Later, when I saw my room at Les Crayères—the Princess Victoria suite—I was totally seduced by the magic of the hotel. As I looked up at the high ceilings, which were set with elaborate inlays, I felt small, but absolutely regal. There were an enormous canopy bed, a giant marble fireplace and an imposing baroque armoire—I was enveloped in French baroque style. I could even see Reims' spectacular cathedral from my window. Sighing happily, I realized that I had never felt so much like a princess.
On my final day in the Champagne region, I visited Aÿ, a tiny town (population: 4,300) with some of the best vineyards in the province. There, I walked through the village, past Champagne houses and boutiques in stone buildings. I passed a bakery, a butcher and a crêperie. Shoppers greeted friends and neighbors as they passed, and it seemed like everyone knew each other. As five o'clock approached, the streets emptied as people headed toward home to prepare the evening meal.
I had reserved a room for the night at the Hôtel Castel Jeanson, just a couple of blocks from the shops, on the edge of the grape fields. It had sounded like just the kind of place I was looking for, with caves near the property and vineyards all around. When I walked through the front door of the art nouveau building, I stopped and stared in awe at the stained-glass windows and high ceilings. After I checked in, the owners showed me to my chamber. I dropped off my bags next to an enormous armoire in the French-country- style room, and paused to admire the floor-to-ceiling windows.
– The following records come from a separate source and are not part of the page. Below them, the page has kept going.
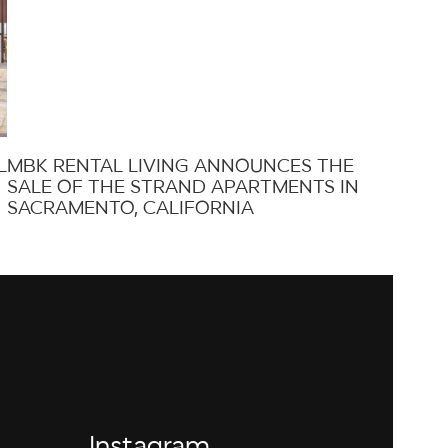
L
MBK RENTAL LIVING ANNOUNCES THE
SALE OF THE STRAND APARTMENTS IN
SACRAMENTO, CALIFORNIA
Instagram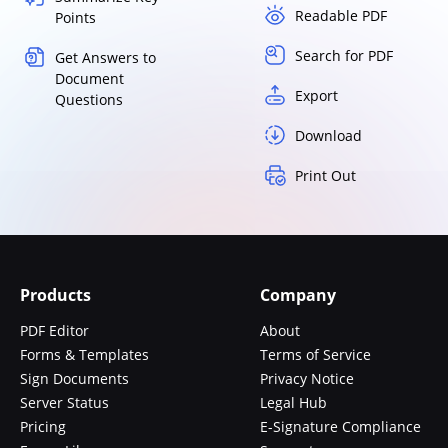
Readable PDF
Points
Search for PDF
Get Answers to
Document
Export
Questions
Download
Print Out
Products
Company
PDF Editor
About
Forms & Templates
Terms of Service
Sign Documents
Privacy Notice
Server Status
Legal Hub
Pricing
E-Signature Compliance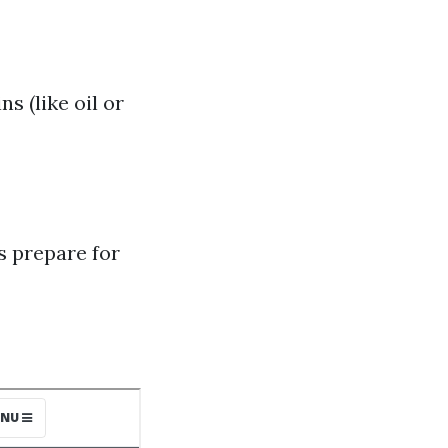
s (like oil or
 prepare for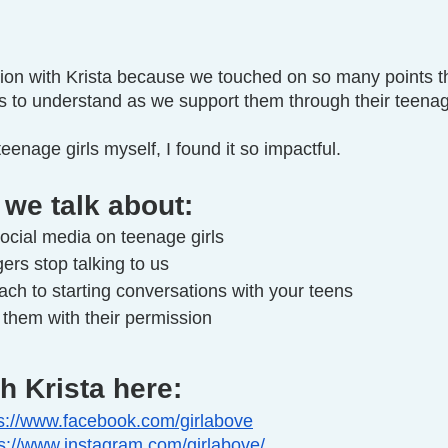
ation with Krista because we touched on so many points t
ts to understand as we support them through their teena
eenage girls myself, I found it so impactful.
 we talk about:
ocial media on teenage girls
rs stop talking to us
ch to starting conversations with your teens
them with their permission
h Krista here:
s://www.facebook.com/girlabove
ps://www.instagram.com/girlabove/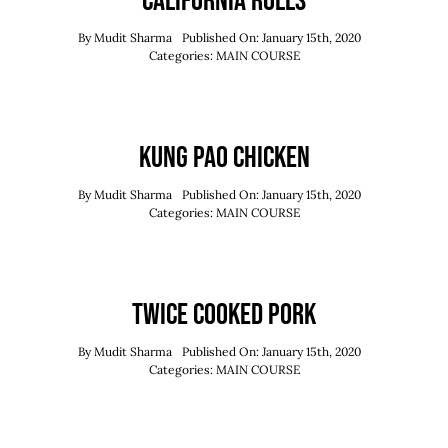
California Rolls
By
Mudit Sharma
Published On: January 15th, 2020
Categories:
MAIN COURSE
Kung Pao Chicken
By
Mudit Sharma
Published On: January 15th, 2020
Categories:
MAIN COURSE
Twice Cooked Pork
By
Mudit Sharma
Published On: January 15th, 2020
Categories:
MAIN COURSE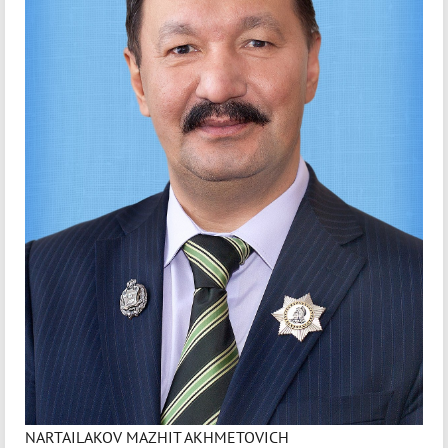
NARTAILAKOV MAZHIT AKHMETOVICH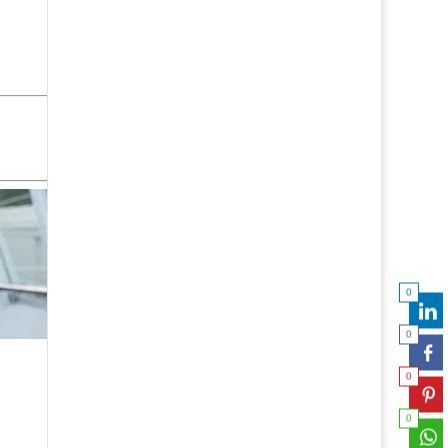
0
0
0
0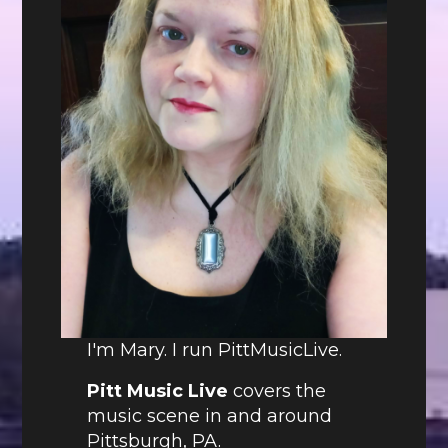
I'm Mary. I run PittMusicLive.
Pitt Music Live
covers the
music scene in and around
Pittsburgh, PA.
I then decided to explore the surrounding vineyards. I hiked up a hill for a view of the valley, catching my breath as I reached the top. I breathed in the fresh air, and admired the rows of vines that snaked around the hillsides, painting stripes on the landscape. The town below was quiet now; most people had returned home for dinner. As the sun set behind Aÿ's church steeple, I looked forward to my own, Champagne-filled, dinner, and remembered what I'd learned on my first day in the region.
"You don't need a special moment to drink Champagne," Panaïotis had told me. "Drinking Champagne makes the moment special."
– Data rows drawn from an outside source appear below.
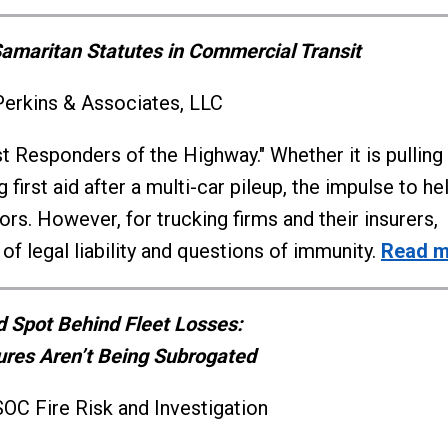
maritan Statutes in Commercial Transit
Perkins & Associates, LLC
rst Responders of the Highway." Whether it is pulling
irst aid after a multi-car pileup, the impulse to hel
rs. However, for trucking firms and their insurers,
f legal liability and questions of immunity.
Read m
d Spot Behind Fleet Losses:
ures Aren’t Being Subrogated
OC Fire Risk and Investigation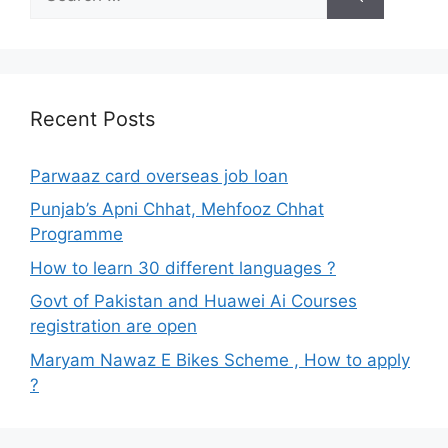
for:
Recent Posts
Parwaaz card overseas job loan
Punjab’s Apni Chhat, Mehfooz Chhat
Programme
How to learn 30 different languages ?
Govt of Pakistan and Huawei Ai Courses
registration are open
Maryam Nawaz E Bikes Scheme , How to apply
?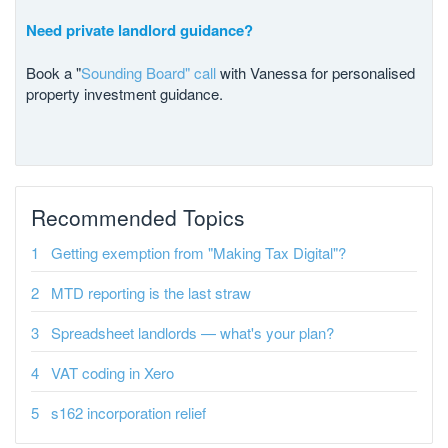
Need private landlord guidance?
Book a "
Sounding Board" call
with Vanessa for personalised
property investment guidance.
Recommended Topics
Getting exemption from "Making Tax Digital"?
MTD reporting is the last straw
Spreadsheet landlords — what's your plan?
VAT coding in Xero
s162 incorporation relief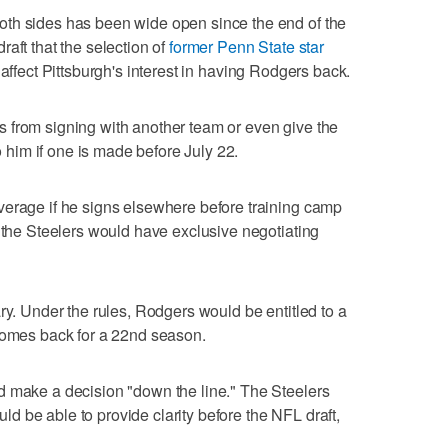
th sides has been wide open since the end of the
aft that the selection of
former Penn State star
 affect Pittsburgh's interest in having Rodgers back.
 from signing with another team or even give the
to him if one is made before July 22.
verage if he signs elsewhere before training camp
, the Steelers would have exclusive negotiating
ry. Under the rules, Rodgers would be entitled to a
 comes back for a 22nd season.
d make a decision "down the line." The Steelers
 be able to provide clarity before the NFL draft,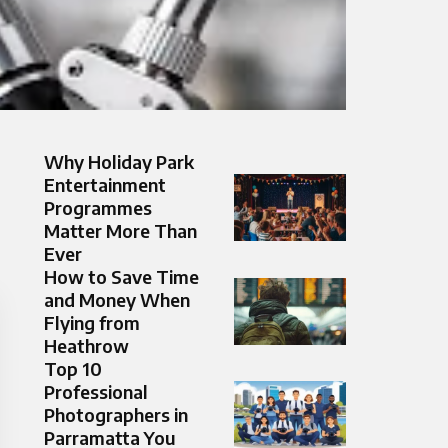
Why Holiday Park
Entertainment
Programmes
Matter More Than
Ever
How to Save Time
and Money When
Flying from
Heathrow
Top 10
Professional
Photographers in
Parramatta You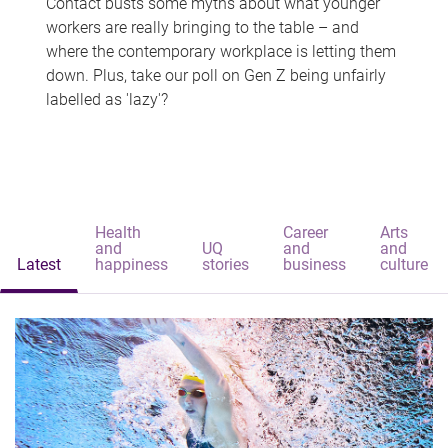
Contact busts some myths about what younger
workers are really bringing to the table – and
where the contemporary workplace is letting them
down. Plus, take our poll on Gen Z being unfairly
labelled as 'lazy'?
Health
Career
Arts
and
UQ
and
and
Latest
happiness
stories
business
culture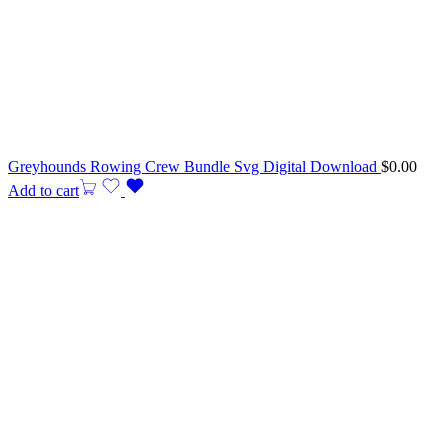
Greyhounds Rowing Crew Bundle Svg Digital Download
$
0.00
Add to cart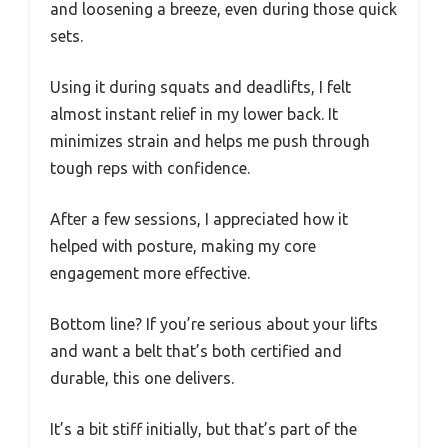
and loosening a breeze, even during those quick
sets.
Using it during squats and deadlifts, I felt
almost instant relief in my lower back. It
minimizes strain and helps me push through
tough reps with confidence.
After a few sessions, I appreciated how it
helped with posture, making my core
engagement more effective.
Bottom line? If you’re serious about your lifts
and want a belt that’s both certified and
durable, this one delivers.
It’s a bit stiff initially, but that’s part of the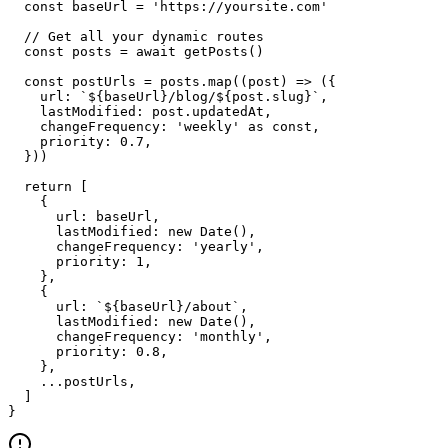
  const baseUrl = 'https://yoursite.com'

  // Get all your dynamic routes

  const posts = await getPosts()

  const postUrls = posts.map((post) => ({

    url: `${baseUrl}/blog/${post.slug}`,

    lastModified: post.updatedAt,

    changeFrequency: 'weekly' as const,

    priority: 0.7,

  }))

  return [

    {

      url: baseUrl,

      lastModified: new Date(),

      changeFrequency: 'yearly',

      priority: 1,

    },

    {

      url: `${baseUrl}/about`,

      lastModified: new Date(),

      changeFrequency: 'monthly',

      priority: 0.8,

    },

    ...postUrls,

  ]

}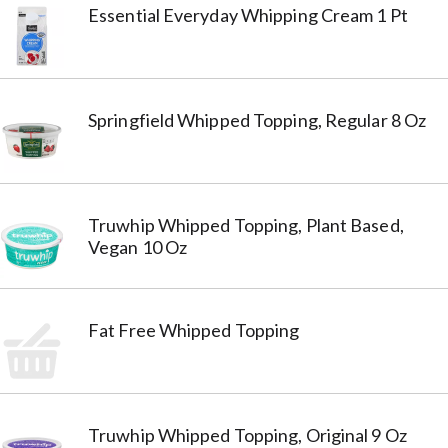
Essential Everyday Whipping Cream 1 Pt
Springfield Whipped Topping, Regular 8 Oz
Truwhip Whipped Topping, Plant Based,
Vegan 10 Oz
Fat Free Whipped Topping
Truwhip Whipped Topping, Original 9 Oz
After several wonderful days in Champagne, I headed back to Paris, where I would catch a direct flight back to New York. For these, my last nights in France, I checked into the Plaza Paris Vendôme, a stylish boutique hotel located just a short walk from the Louvre. I listened to the car horns and sirens on the street and, suddenly, I felt overwhelmed by the city after my time in the quiet French countryside. Fortunately, right off the hotel's foyer was a library-style lounge with a cozy black fireplace. I sat down on one of the overstuffed brown couches and warmed up before heading back out for an afternoon of shopping.
That night, I dined at the Plaza Athénée hotel's famed Alain Ducasse restaurant, an opulent homage to all that is dramatic about Paris. A gigantic baroque-style chandelier adorned with Swarovski crystals hung from the gold-leaf ceiling, and it was clear that no detail had been overlooked, from the shiny silver-and-marble cheese cart to the handy tray that slid out from the side of my chair to hold my purse.
The sommelier brought me a glass of rosé Champagne, and I watched the bubbles dance in the glass, thinking of all the people who had made this moment possible. It all started with some soil, a few vines and a whole lot of passion. I hadn't even taken a sip, and yet I was already drunk with happiness.